Character: I mean well, but I’m very enthusiastic – too enthusiastic – and I often create chaos, exhaustion and frustration in those around me.
Values: I like function and achievement, not appearance or fashion or materialism. I’ve become financially very comfortable but that, to be absolutely honest, was a complete accident. I’m happier on a mountainside with a rucksack than I am in a 5 star hotel. I’m patriotic and opinionated, but I’m not nationalistic or bigoted, and I’d like to think I’m open minded enough to be persuaded.
Aspirations: I want to retire in 3 years, climb an 8000m mountain, paramotor the length of Africa, sail the Odyssey, ski across Greenland…
Tell us about a daily habit or routine you practice that contributes to your productivity and fulfilment?
As a leader I think I need to be, and to be seen to be, amongst the first in, and the last out. It is important to lead by example. I’ve never respected “leaders” that I perceive to be lazy.
What was a major setback that you learnt the most from, or actually turned out to be a success?

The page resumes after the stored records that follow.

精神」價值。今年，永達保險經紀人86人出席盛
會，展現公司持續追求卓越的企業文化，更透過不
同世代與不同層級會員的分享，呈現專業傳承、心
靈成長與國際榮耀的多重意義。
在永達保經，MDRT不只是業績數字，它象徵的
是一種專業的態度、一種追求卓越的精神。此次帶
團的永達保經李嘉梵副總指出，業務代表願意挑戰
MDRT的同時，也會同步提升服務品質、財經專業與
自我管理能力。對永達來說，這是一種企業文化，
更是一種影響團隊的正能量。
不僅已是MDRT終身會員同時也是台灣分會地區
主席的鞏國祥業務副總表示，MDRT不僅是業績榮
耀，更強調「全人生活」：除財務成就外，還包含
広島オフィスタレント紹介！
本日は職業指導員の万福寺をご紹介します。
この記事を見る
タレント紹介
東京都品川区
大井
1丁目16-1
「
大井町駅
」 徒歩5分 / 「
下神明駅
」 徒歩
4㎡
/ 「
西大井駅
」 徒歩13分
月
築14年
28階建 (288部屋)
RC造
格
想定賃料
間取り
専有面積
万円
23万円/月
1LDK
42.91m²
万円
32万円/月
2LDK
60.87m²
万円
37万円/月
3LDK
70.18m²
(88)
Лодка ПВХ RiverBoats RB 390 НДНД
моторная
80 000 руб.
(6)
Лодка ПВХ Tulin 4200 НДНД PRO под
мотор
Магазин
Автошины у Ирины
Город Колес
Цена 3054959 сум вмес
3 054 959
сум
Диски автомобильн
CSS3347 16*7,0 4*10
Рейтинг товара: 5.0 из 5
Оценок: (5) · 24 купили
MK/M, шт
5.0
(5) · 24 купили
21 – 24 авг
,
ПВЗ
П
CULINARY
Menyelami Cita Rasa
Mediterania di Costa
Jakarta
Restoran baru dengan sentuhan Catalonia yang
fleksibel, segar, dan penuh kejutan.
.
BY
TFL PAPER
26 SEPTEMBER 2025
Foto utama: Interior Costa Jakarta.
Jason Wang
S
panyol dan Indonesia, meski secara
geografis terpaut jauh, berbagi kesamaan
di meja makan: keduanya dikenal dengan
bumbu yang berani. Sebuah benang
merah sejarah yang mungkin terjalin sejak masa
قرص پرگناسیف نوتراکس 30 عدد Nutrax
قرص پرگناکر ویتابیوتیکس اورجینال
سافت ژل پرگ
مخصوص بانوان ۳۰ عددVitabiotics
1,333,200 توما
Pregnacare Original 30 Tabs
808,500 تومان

I was sacked, 6 months into my first job in 1992. I was very far from perfect and had anger problems. But my first boss – gave very little support, despite me asking for it. One night I came very, very close to ending things all together.

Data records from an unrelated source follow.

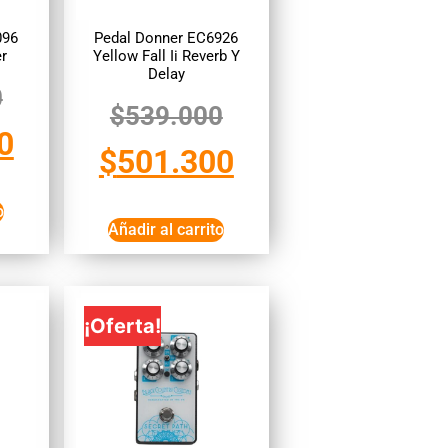
096
Pedal Donner EC6926
r
Yellow Fall Ii Reverb Y
Delay
0
$
539.000
0
$
501.300
o
Añadir al carrito
¡Oferta!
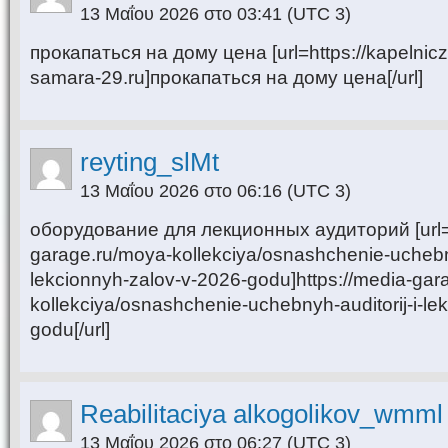
13 Μαΐου 2026 στο 03:41
(UTC 3)
прокапаться на дому цена [url=https://kapelnic
samara-29.ru]прокапаться на дому цена[/url]
reyting_slMt
13 Μαΐου 2026 στο 06:16
(UTC 3)
оборудование для лекционных аудиторий [url=
garage.ru/moya-kollekciya/osnashchenie-uchebny
lekcionnyh-zalov-v-2026-godu]https://media-gar
kollekciya/osnashchenie-uchebnyh-auditorij-i-le
godu[/url]
Reabilitaciya alkogolikov_wmml
13 Μαΐου 2026 στο 06:27
(UTC 3)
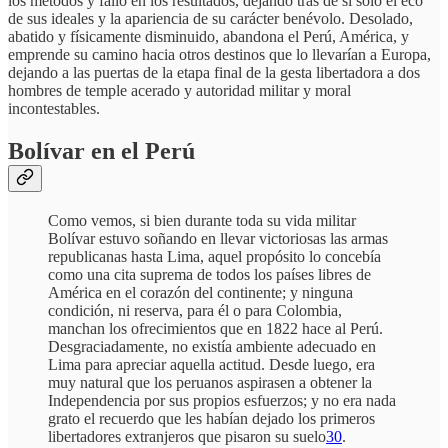
los métodos y falló en los resultados, dejando tras de sí solo el eco
de sus ideales y la apariencia de su carácter benévolo. Desolado,
abatido y físicamente disminuido, abandona el Perú, América, y
emprende su camino hacia otros destinos que lo llevarían a Europa,
dejando a las puertas de la etapa final de la gesta libertadora a dos
hombres de temple acerado y autoridad militar y moral
incontestables.
Bolívar en el Perú
Como vemos, si bien durante toda su vida militar
Bolívar estuvo soñando en llevar victoriosas las armas
republicanas hasta Lima, aquel propósito lo concebía
como una cita suprema de todos los países libres de
América en el corazón del continente; y ninguna
condición, ni reserva, para él o para Colombia,
manchan los ofrecimientos que en 1822 hace al Perú.
Desgraciadamente, no existía ambiente adecuado en
Lima para apreciar aquella actitud. Desde luego, era
muy natural que los peruanos aspirasen a obtener la
Independencia por sus propios esfuerzos; y no era nada
grato el recuerdo que les habían dejado los primeros
libertadores extranjeros que pisaron su suelo
30
.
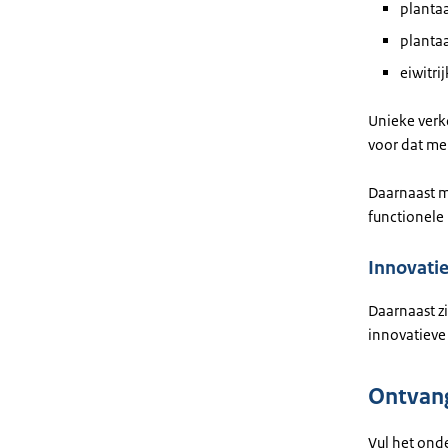
plantaa
plantaa
eiwitr
Unieke verk
voor dat me
Daarnaast m
functionele 
Innovatie
Daarnaast z
innovatieve
Ontvang
Vul het onde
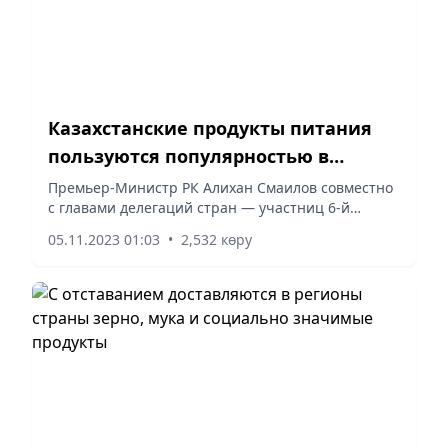
Казахстанские продукты питания
пользуются популярностью в
Центральной Азии
Премьер-Министр РК Алихан Смаилов совместно
с главами делегаций стран — участниц 6-й
Китайской международной импортной выставки
05.11.2023 01:03
•
2,532 көру
(КМИВ) в Шанхае ознакомился с
представленными на ней национальными...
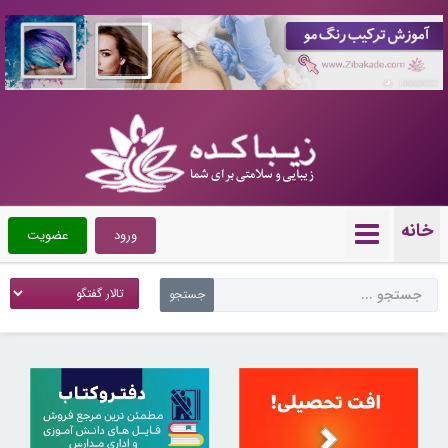
10089682
خانه
ورود
عضویت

Something like that changes you, one way or another. It was a turning point. I at least realised that I needed to change direction.

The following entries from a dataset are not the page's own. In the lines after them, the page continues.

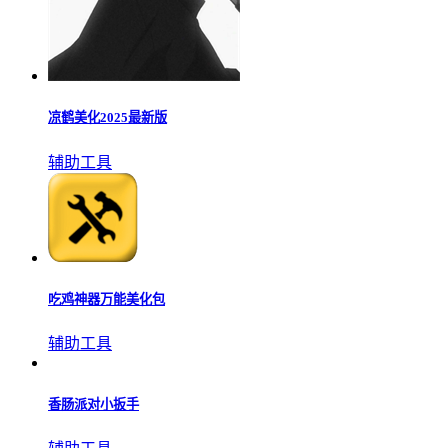
凉鹤美化2025最新版
辅助工具
吃鸡神器万能美化包
辅助工具
香肠派对小扳手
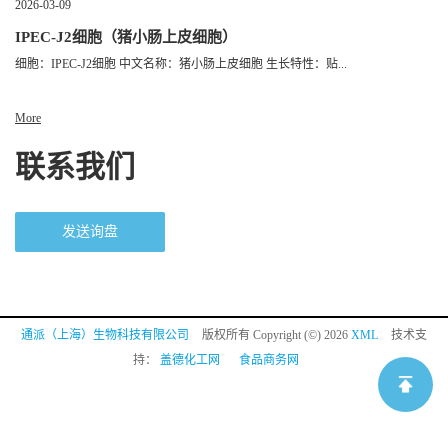
2026-03-09
IPEC-J2细胞（猪小肠上皮细胞）
细胞：IPEC-J2细胞 中文名称：猪小肠上皮细胞 生长特性：贴...
More
联系我们
发送询盘
通派（上海）生物科技有限公司
版权所有 Copyright (©) 2026
XML
技术支
持：
盖德化工网
食品商务网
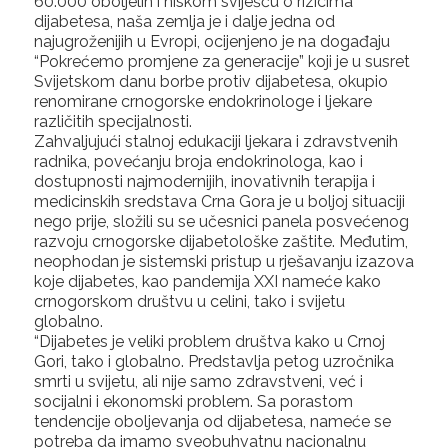
60.000 oboljelih i niskom sviješću o rizicima
dijabetesa, naša zemlja je i dalje jedna od
najugroženijih u Evropi, ocijenjeno je na događaju
“Pokrećemo promjene za generacije” koji je u susret
Svijetskom danu borbe protiv dijabetesa, okupio
renomirane crnogorske endokrinologe i ljekare
različitih specijalnosti.
Zahvaljujući stalnoj edukaciji ljekara i zdravstvenih
radnika, povećanju broja endokrinologa, kao i
dostupnosti najmodernijih, inovativnih terapija i
medicinskih sredstava Crna Gora je u boljoj situaciji
nego prije, složili su se učesnici panela posvećenog
razvoju crnogorske dijabetološke zaštite. Međutim,
neophodan je sistemski pristup u rješavanju izazova
koje dijabetes, kao pandemija XXI nameće kako
crnogorskom društvu u celini, tako i svijetu
globalno.
“Dijabetes je veliki problem društva kako u Crnoj
Gori, tako i globalno. Predstavlja petog uzročnika
smrti u svijetu, ali nije samo zdravstveni, već i
socijalni i ekonomski problem. Sa porastom
tendencije oboljevanja od dijabetesa, nameće se
potreba da imamo sveobuhvatnu nacionalnu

When you start to doubt your own ability, or are having 'a bad day at the office', how do you get back on track? Can you give us an example?
I talk to my business partner. He’s calm, wise, works hard and he’s very good at his job. He’s very good at seeing what’s important and he will tell me what I need to know, not necessarily what I want to hear. I trust him. I think it’s very hard to do this job unless you have a colleague you can trust.
What have you got better at saying no to? How did you realise this and how has it benefitted you?
My wife would say I haven’t learnt this lesson yet - I’m a bit of a workaholic.
If you could gift a book to all vets at graduation, what would it be, and why? (It doesn't have to be specific to animal health!)
“Sapiens”. It’s the most thought provoking book I’ve ever read. It’s about who we are, where we’ve come from, how we got here and where we are going.
Tell us about something you are currently a fan of? This could be anything; a person, trend, hypothesis, mindset, diet, activity, tech, hobby etc.
Democracy. We need to listen to each other.
I loathe much of the politics of Corbyn’s hard left and of UKIP, but I would defend to the death the right of both to be heard. I hate the way that recent referendums (Brexit, Scotland ...) seem to have polarised large parts of our society.
What purchase of less the £100 has most positively impacted your life in the last 12 months?
Reading glasses, (and accepting that I need them!)
What is the worst bit of advice you hear regularly in our profession? Why do you feel it is bad advice?
I’ll substitute “advice” for what I think is now a widely accepted creed/code/dogma/culture amongst younger yets:
“Refer that case. Don’t do it yourself. It might go wrong and you might get sued”.
There is a reason that 50% of new grads aren’t still vets after 5 years – It’s because they are bored out of their brains.
I’m not saying be cavalier or be gung-ho. But I am advocating being prepared to take yourself out of your comfort zone.
What advice would you give veterinary graduates about to begin their careers?
See my answer to the question above.
My advice to school kids thinking of embarking on a vet degree is:
“Think very, very hard before you do this and talk to people 20 years qualified before you do. Ask them if they would honestly do it again”.
If you could send a single text to every vet around the world simultaneously, what would it say? This can be one word, a message or an entire paragraph.
A pearl of wisdom from an early boss who helped straighten me out:
“End every day knowing you couldn’t have tried harder. But if it all goes wrong, don’t forget that it is only a dog – it’s not a child!”